Overseas-Born Chinese Firms Are Popular Global Expansion Model, Ofero's CEO Says(Yicai) Dec. 10 -- More and more Chinese entrepreneurs are choosing to establish their companies overseas to create brands directly for foreign markets, without first exploring the domestic market, according to the Chinese founder and chief executive officer of Indonesia-based electric scooter firm Ofero.
"Going global today does not necessarily have to start from the Chinese market,” Wang Dong told Yicai in a recent interview. “Instead, it can begin directly overseas.”

In addition to Ofero, other firms backed by Chinese entrepreneurs or companies that are operating abroad but not in China include courier J&T Express, smartphone maker Realme, and e-commerce platform Shopee.
"If you are an entrepreneur, it's very difficult to succeed in such a competitive market as China is," Wang explained. This mindset led Ofero to build its core operation directly overseas, appointing senior executives with up to 10 years of experience in Indonesia.
Wang, the former chief marketing officer of Vivo Indonesia, founded Ofero in Jakarta in 2022. He spent nearly six months studying multiple sectors before choosing two-wheelers. “As our former boss Duan Yongping said, when choosing a track, you need a long slope with thick snow—a lifecycle long enough for products to differentiate,”
“It's easier to differentiate motorcycles than phones and home appliances, allowing the company to maintain healthy margins.”
The global two-wheeler transportation is approximately CNY1 trillion (USD141.6 billion), according to Wang. “If you capture 10 percent of a CNY1 trillion market, you can reach a scale of hundreds of billions of Chinese yuan (equal to tens of billions of US dollars.”
Instead of selling leading Chinese e-bike models in foreign markets, Ofero designs products from scratch to meet local needs. For example, motorcycles are often used as shared family transportation in Indonesia, so the company designed more comfortable extended seats to accommodate demand.

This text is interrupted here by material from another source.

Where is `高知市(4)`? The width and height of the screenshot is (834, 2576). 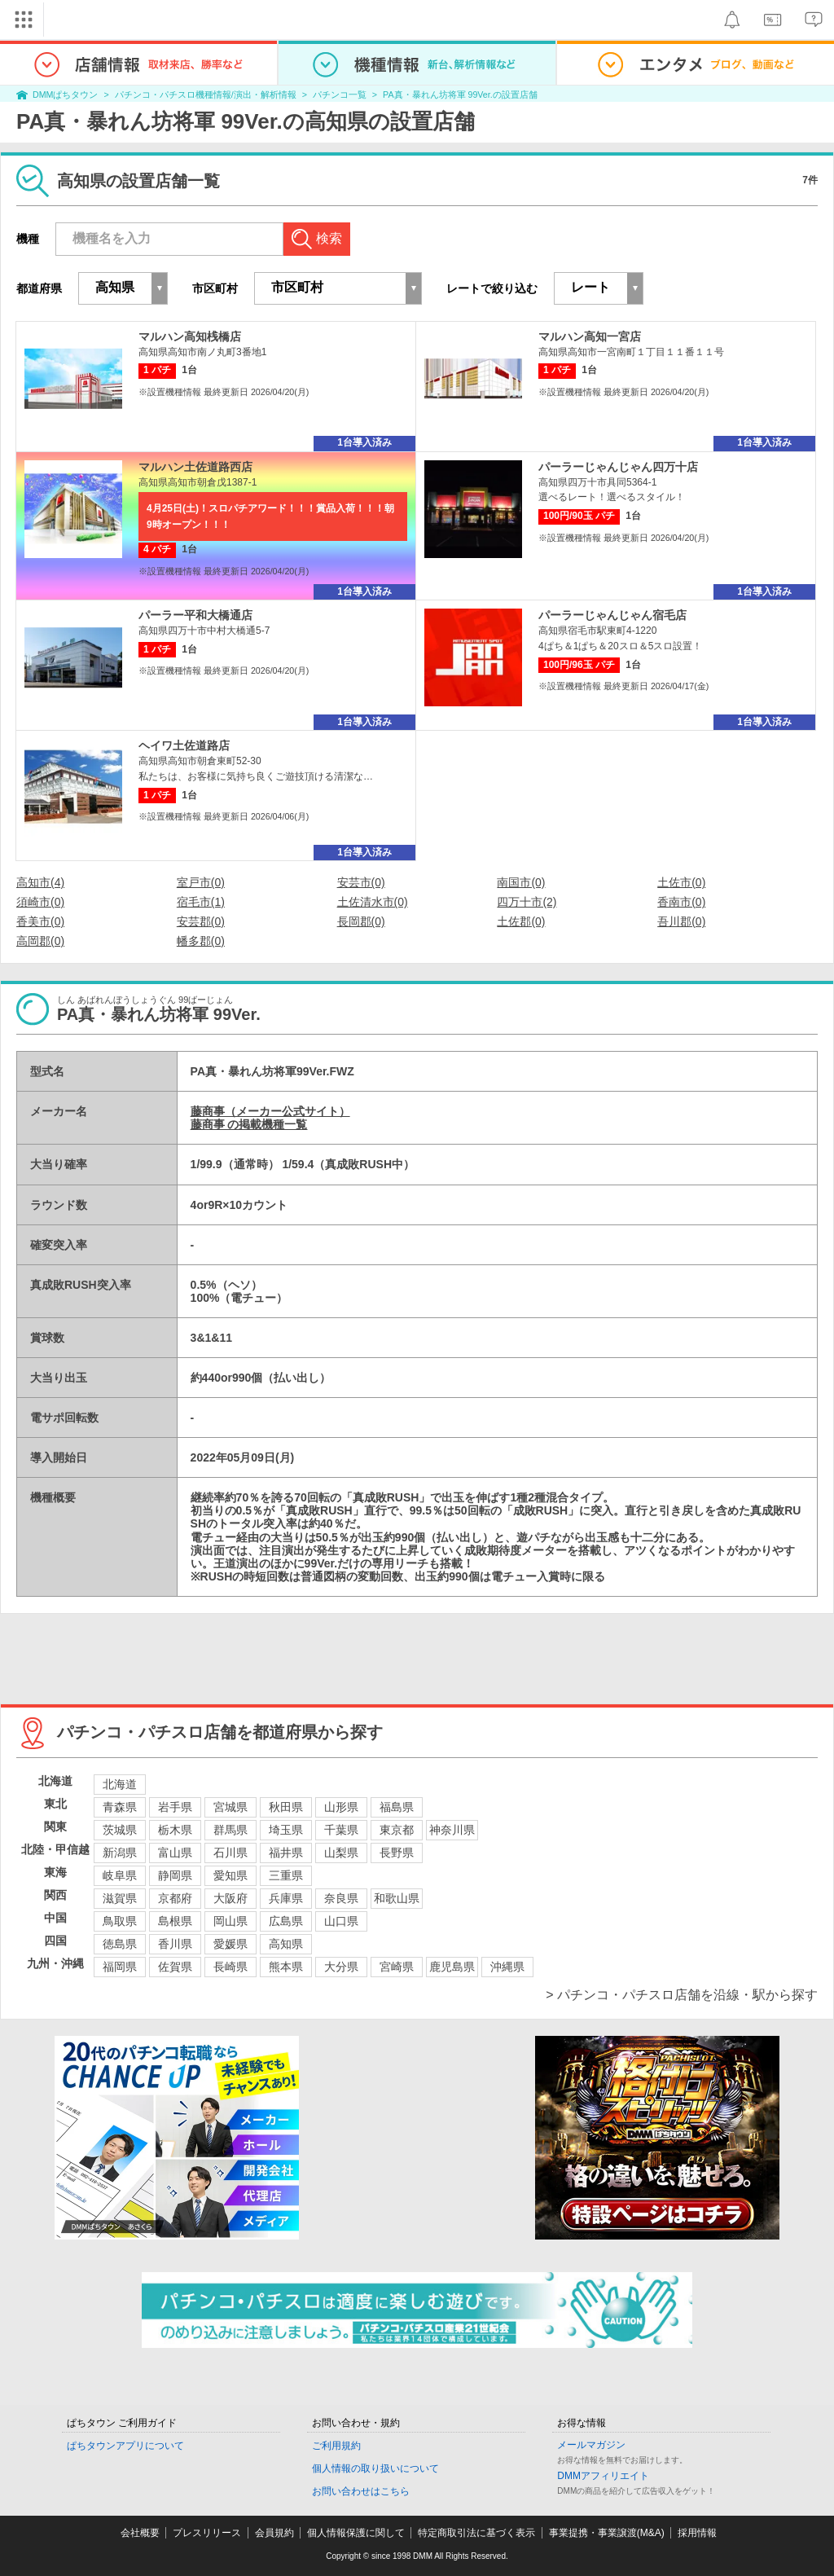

In Colombia, where most people live in apartment buildings, charging heavy lead-acid batteries is impractical, so Ofero equipped e-bikes there with removable lithium batteries. Even though lithium batteries cost more, Wang insisted on full adoption.
Ofero has raised tens of millions of US dollars from investors, including NewTrails Capital, Saize Investment Capital, and Transsion Holdings, the biggest seller of phones in Africa. "What investors value is whether you can replicate globally," Wang noted. “If you only operate in Indonesia, it's like building a brand only in Guangdong province. The value is limited.”
Ofero sold 150,000 bikes last year and aims to sell 300,000 units next year. It has established sales networks across Southeast Asia, Latin America, and South Asia, and it is now jointly expanding in Kenya, Uganda, and other African markets with Transsion and smart mobility firm InnoMake Technology.

Initially, Ofero did not identify Africa as a target market because of its low purchasing power, Wang said. But after some research, the firm found that two-wheeler vehicles are commonly used as taxis there, opening a whole new set of opportunities.
Africa has around 27 million fuel motorcycles, 80 percent of which are used as taxis. Riders typically purchase them through daily installments. "If I make money running a motorcycle taxi today, I pay tomorrow's installment," Wang explained.
Ofero believes that in Africa, business-led models may accelerate adoption in early markets. According to the company’s estimates, riders could increase their monthly income from taxi operations to CNY1,400 (USD200) from about CNY1,000. "I believe such a big improvement is sufficient to incentivize riders to switch to electric vehicles," Wang noted.
To adapt to rough roads and high temperatures, Ofero designed anti-sand tires and heat-resistant batteries. It also developed a payment model suited to locals' daily installment habits and partnered with local battery-swapping operators.
About the possibility of entering the Chinese market, Wang expressed caution. “If we achieve 70 percent to 80 percent of the scale of leading Chinese competitors through our overseas operations, only then will I believe we have the capability to compete in the Chinese market.”
The Chinese market is a more brutal, intensely competitive market, he noted, adding that when capabilities are not sufficient, running in is just “killing yourself.”
Wang acknowledged the pressure of running a manufacturing and logistics-heavy business across multiple countries. “The pressure is particularly intense when cash flow is tight.”
With production-to-delivery cycles taking two to three months and annual sales doubling, Ofero's working capital requirements continue to rise.
But despite the challenges, Wang has stayed the course. He believes that leveraging China's supply chain strengths in emerging markets, Ofero can build a globally competitive brand and improve mobility for millions.